Bilkis Bano, who was gang-raped during the 2002 Gujarat riots Wednesday said the Supreme Court’s “exemplary” direction to the state government to provide Rs 50 lakh compensation has reaffirmed her faith in judiciary and will give hope to other victims of rape and communal violence.

Bano however lamented that her family did not get any support from the state government during their 17-year-long fight for justice. The Supreme Court Tuesday directed the Gujarat government to give Rs 50 lakh compensation, a job and an accommodation to Bano. The top court also directed the state government to pay the compensation to Bano within two weeks.

Seven of Bano’s family members were also killed during the riots.

“The Supreme Court’s direction to Gujarat government has reaffirmed by faith in judiciary and the Constitution,” she said.
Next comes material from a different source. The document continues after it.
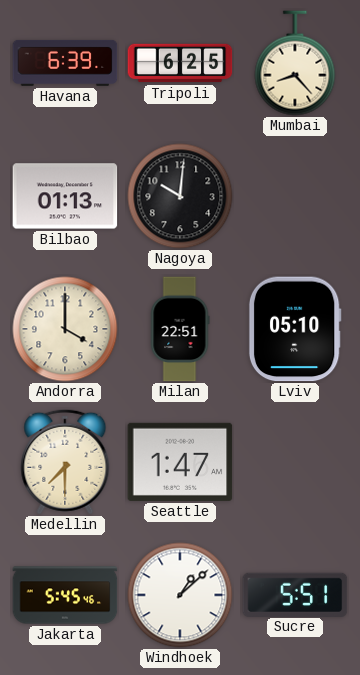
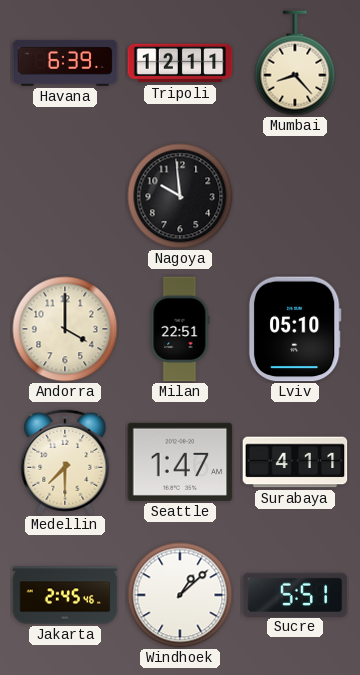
Tripoli: 6:25 -> 12:11
Bilbao: 01:13 -> none
Nagoya: 10:01 -> 9:59
Surabaya: none -> 4:11
Jakarta: 5:45 -> 2:45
Expressing gratitude to the judiciary for “acknowledging her suffering and struggle,” Bano said she will create a fund in the memory of her first child Saleha so that it can help other women survivors of communal violence in their journeys to justice.

Saleha was brutally killed by a mob during the riots.

“The apex court understood my pain, my suffering and my struggle to regain the constitutional rights that were lost to me in the violence of 2002.

“No citizen should have to suffer at the hands of the state whose duty is to protect us,” said Bano, who has been leading almost a nomadic life due to safety concerns for many years.

She said she could not even give a proper burial to her daughter Saleha, an feeling which has always haunted her.

“My daughter Saleha’s body was lost in the tide of hatred that swept over Gujarat in 2002. There is no grave for Saleha that I could visit and weep upon.

“But her spirit has been with me. I know she is up there, somewhere, and through helping others, she will live on in the lives of other children,” she said.

Bano said her elder daughter (16) who was in her womb during the 2002 violence wants to be a lawyer to fight for justice for others.

When asked if she was satisfied with the life sentence given to 11 convicted in her case, Bano said her “battle was never for revenge, but for justice”.

Bano who cast her vote in Devgadh Baria village on Tuesday said that the apex court’s “exemplary” direction will give hope to other victims of rape and communal violence.

According to the prosecution, on March 3, 2002 Bilkis Bano’s family was attacked by a mob at Randhikpur village near Ahmedabad in the aftermath of the Godhra riots.

Bilkis, five months pregnant at that time, was gang raped and some members of her family killed. The trial in the case initially began in Ahmedabad.

However, after Bano expressed apprehensions that the witnesses could be harmed and the CBI evidence tampered with, the apex court transferred the case to Mumbai in August 2004.